I've not done assembly programming on OS X, but you could theoretically do something like this:
extern exit
global main
main:
push dword 0
call exit
; This will never get called, but hey...
add esp, 4
xor eax, eax
ret
Then:
nasm -f elf foo.asm -o foo.o
ld -o foo foo.o -lc
Of course this is relying on the C library, which you might not want to do. I've omitted the "full" version because I don't know what the syscall interface looks like on Mac. On many platforms your entry point is the symbol _start and you do syscalls with int 80h or sysenter.
As for debugging... I would also suggest GDB. You can advance by a single instruction with stepi, and the info registers command will dump register state. The disassemble command is also helpful.
Update: Just remembered, I don't think Mac OS X uses ELF... Well.. Much of what I wrote still applies. :-)
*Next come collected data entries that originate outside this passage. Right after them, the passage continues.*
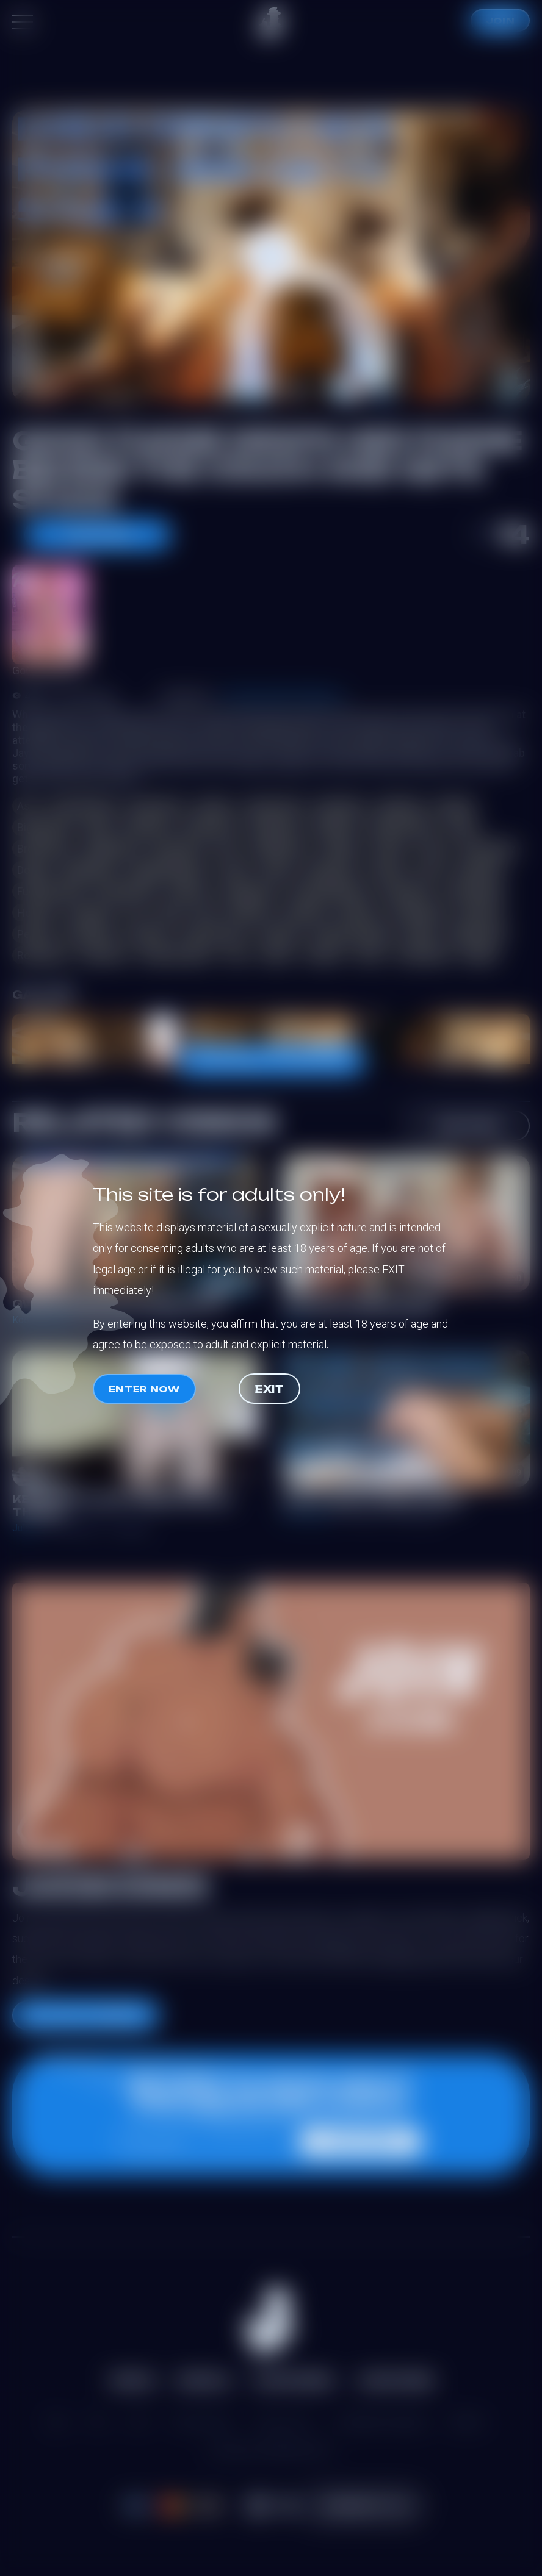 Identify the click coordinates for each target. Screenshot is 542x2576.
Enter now (144, 1389) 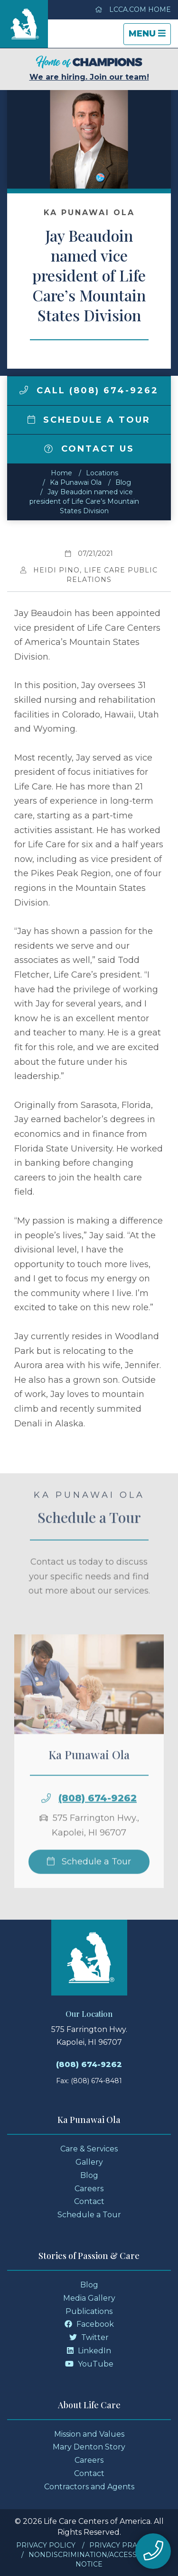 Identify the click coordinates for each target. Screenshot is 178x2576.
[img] (23, 390)
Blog (123, 482)
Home (61, 473)
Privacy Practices (125, 2545)
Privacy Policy (45, 2545)
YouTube (89, 2363)
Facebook (89, 2324)
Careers (89, 2188)
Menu (149, 36)
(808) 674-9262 (97, 1815)
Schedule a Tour (89, 420)
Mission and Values (89, 2434)
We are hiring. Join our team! (89, 68)
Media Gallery (89, 2298)
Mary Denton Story (89, 2446)
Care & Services (89, 2148)
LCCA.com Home (133, 9)
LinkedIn (89, 2350)
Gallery (89, 2162)
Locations (102, 473)
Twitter (89, 2337)
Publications (89, 2311)
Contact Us (89, 449)
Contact (89, 2201)
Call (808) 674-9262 (89, 390)
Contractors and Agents (89, 2486)
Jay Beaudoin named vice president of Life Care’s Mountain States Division (84, 501)
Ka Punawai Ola (76, 482) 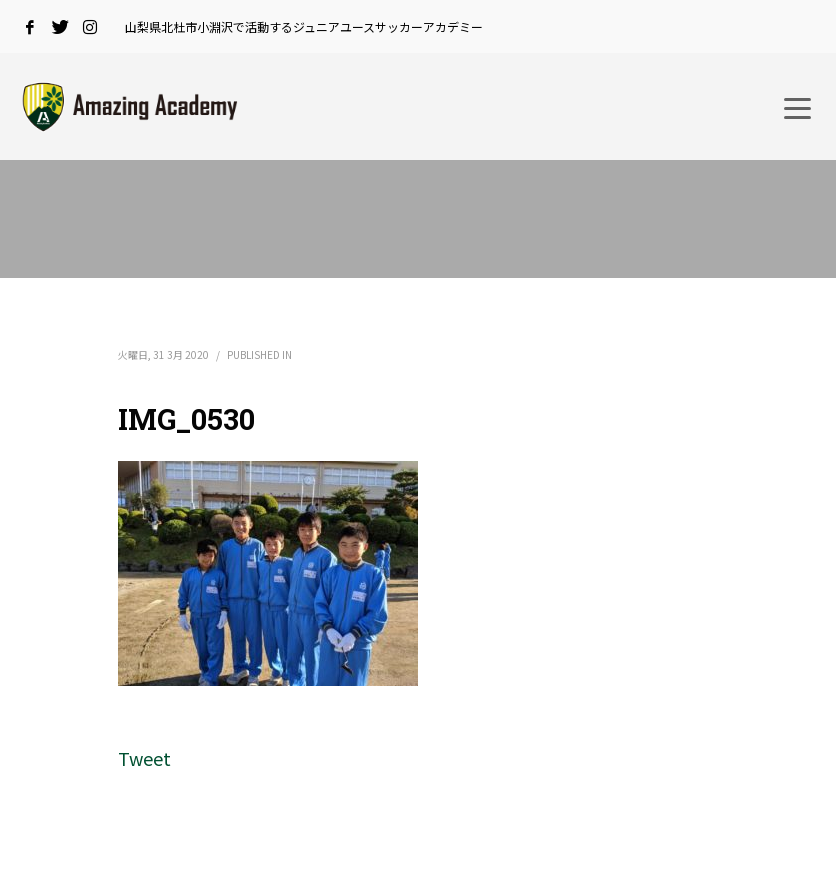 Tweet (144, 758) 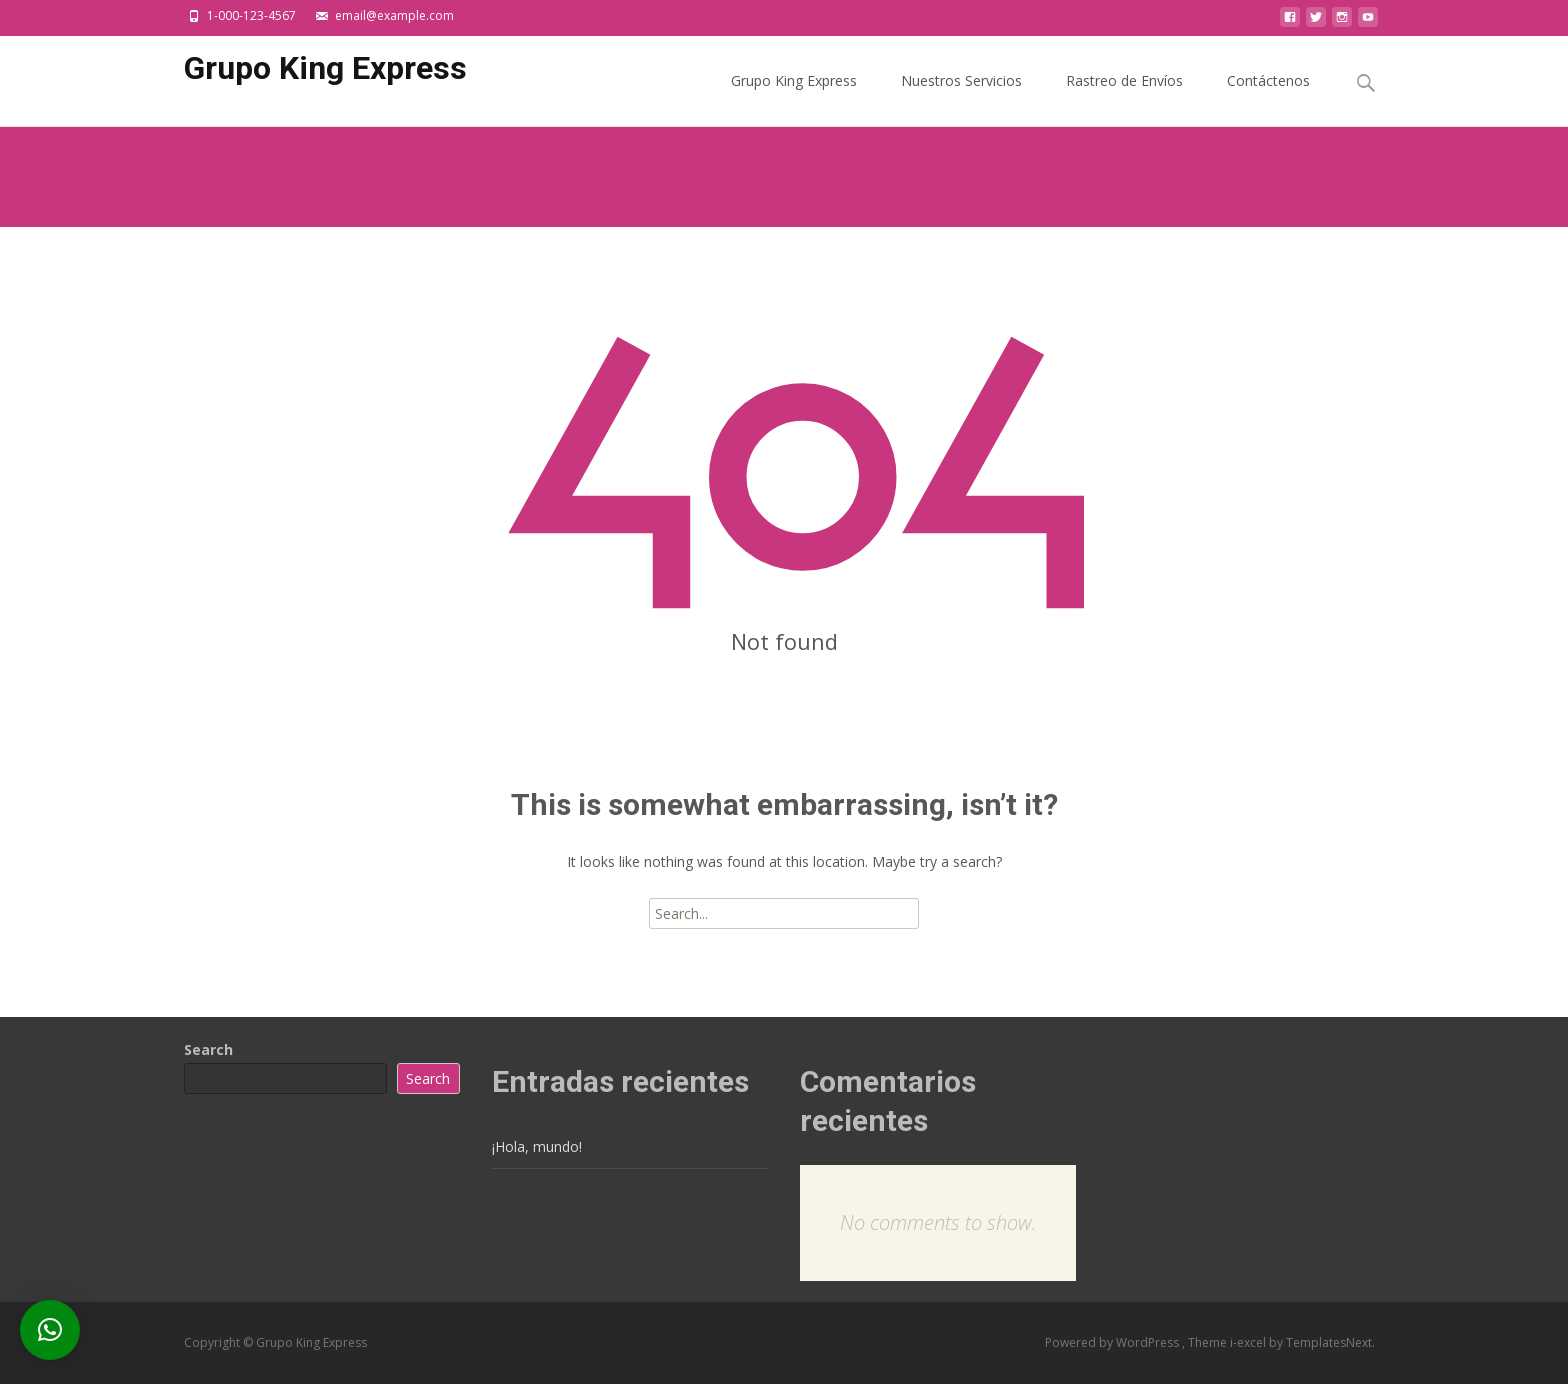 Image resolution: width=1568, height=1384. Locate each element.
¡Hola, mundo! (537, 1146)
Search (208, 1049)
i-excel (1249, 1342)
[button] (50, 1330)
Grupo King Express (794, 98)
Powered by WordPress (1113, 1342)
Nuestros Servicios (961, 98)
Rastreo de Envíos (1124, 98)
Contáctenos (1268, 98) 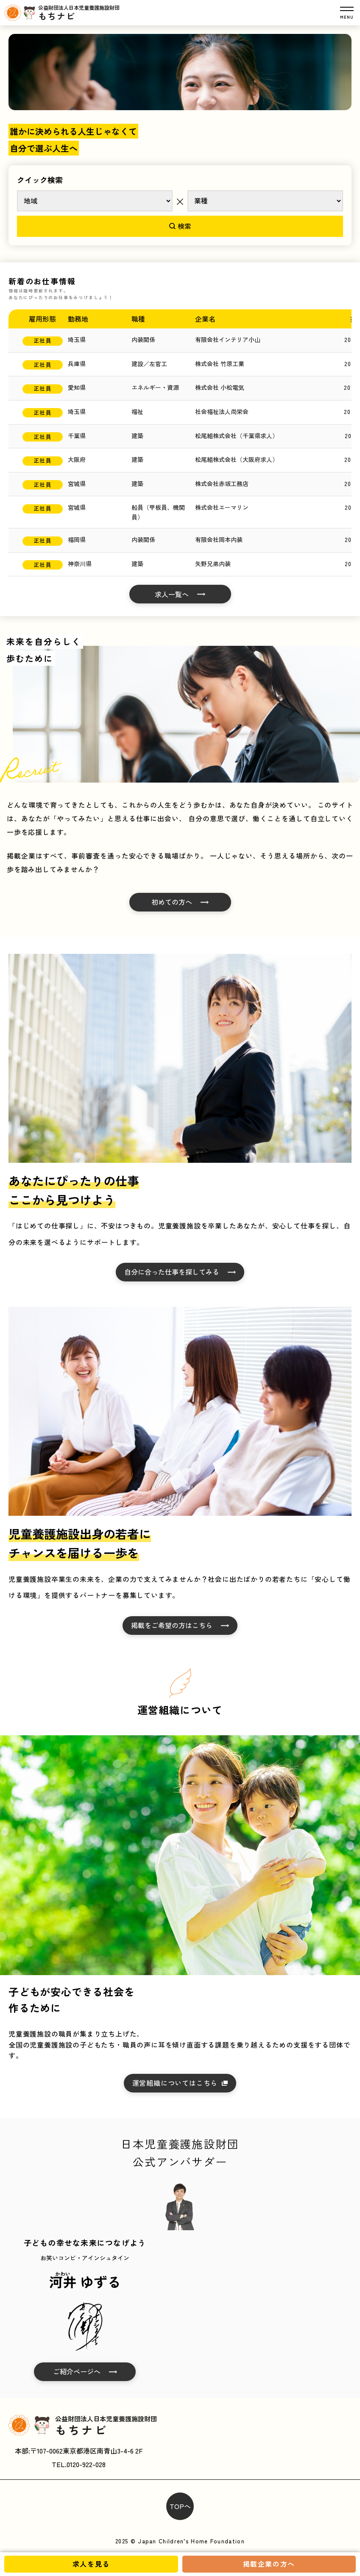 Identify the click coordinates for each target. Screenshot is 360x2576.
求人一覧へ (172, 594)
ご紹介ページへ (76, 2371)
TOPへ (180, 2506)
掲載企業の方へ (269, 2564)
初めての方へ (171, 902)
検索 (180, 226)
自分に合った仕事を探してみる (171, 1272)
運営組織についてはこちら (175, 2083)
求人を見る (91, 2564)
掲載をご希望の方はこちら (171, 1625) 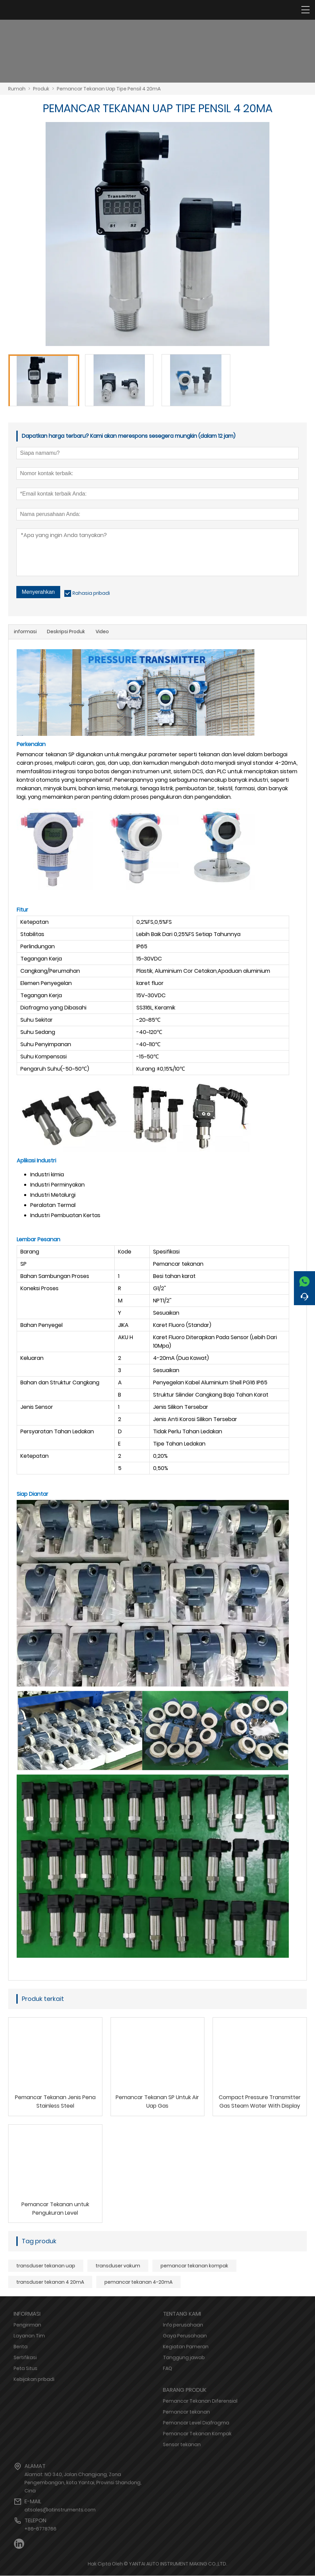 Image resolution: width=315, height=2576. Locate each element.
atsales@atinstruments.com (60, 2510)
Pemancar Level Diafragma (196, 2423)
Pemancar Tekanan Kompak (197, 2434)
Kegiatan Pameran (186, 2347)
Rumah (17, 88)
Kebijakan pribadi (34, 2379)
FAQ (167, 2368)
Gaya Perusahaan (185, 2336)
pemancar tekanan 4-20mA (138, 2282)
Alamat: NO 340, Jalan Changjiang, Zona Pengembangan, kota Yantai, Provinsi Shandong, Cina (83, 2482)
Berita (21, 2347)
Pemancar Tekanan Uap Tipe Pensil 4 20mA (109, 88)
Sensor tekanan (182, 2444)
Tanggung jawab (184, 2357)
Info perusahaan (183, 2325)
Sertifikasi (25, 2357)
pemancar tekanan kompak (194, 2266)
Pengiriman (27, 2325)
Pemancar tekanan (186, 2412)
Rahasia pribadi (91, 593)
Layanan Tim (29, 2336)
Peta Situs (25, 2368)
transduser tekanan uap (45, 2266)
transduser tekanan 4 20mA (50, 2282)
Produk (41, 88)
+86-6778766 (40, 2529)
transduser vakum (118, 2266)
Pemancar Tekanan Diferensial (200, 2401) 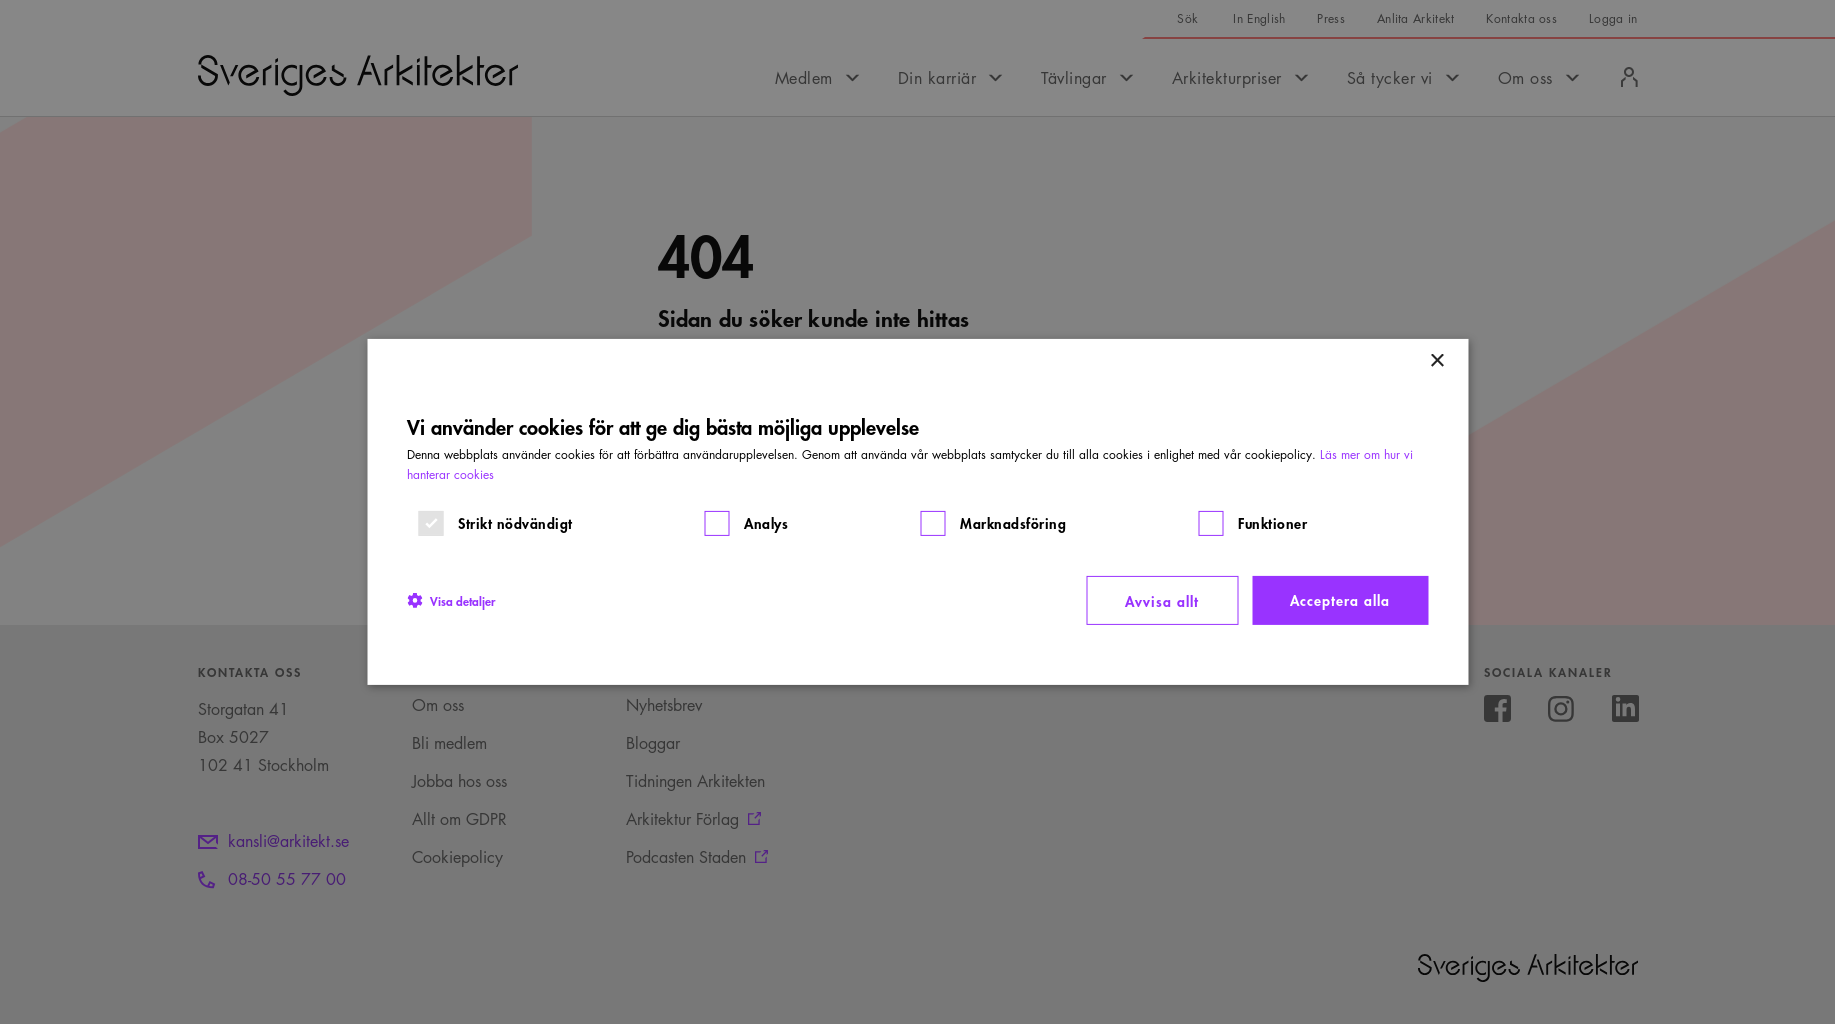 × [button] (1436, 361)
Xcode ships with GDB, the GNU Debugger.
Xcode 4 and newer ships with LLDB instead.
As others have said, use GDB, the gnu debugger. In debugging assembly source, I usually find it useful to load a command file that contains something like the following:
display/5i $pc
display/x $eax
display/x $ebx
...
display/5i will display 5 instructions starting with the next to be executed. You can use the stepi command to step execution one instruction at a time. display/x $eax displays the contents of the eax register in hex. You will also likely want to use the x command to examine the contents of memory: x/x $eax, for example, prints the contents of the memory whose address is stored in eax.
These are a few of many commands. Download the GDB manual and skim through it to find other commands you may be interested in using.
IDA Pro does work on the Mac after a fashion (UI still runs on Windows; see an example).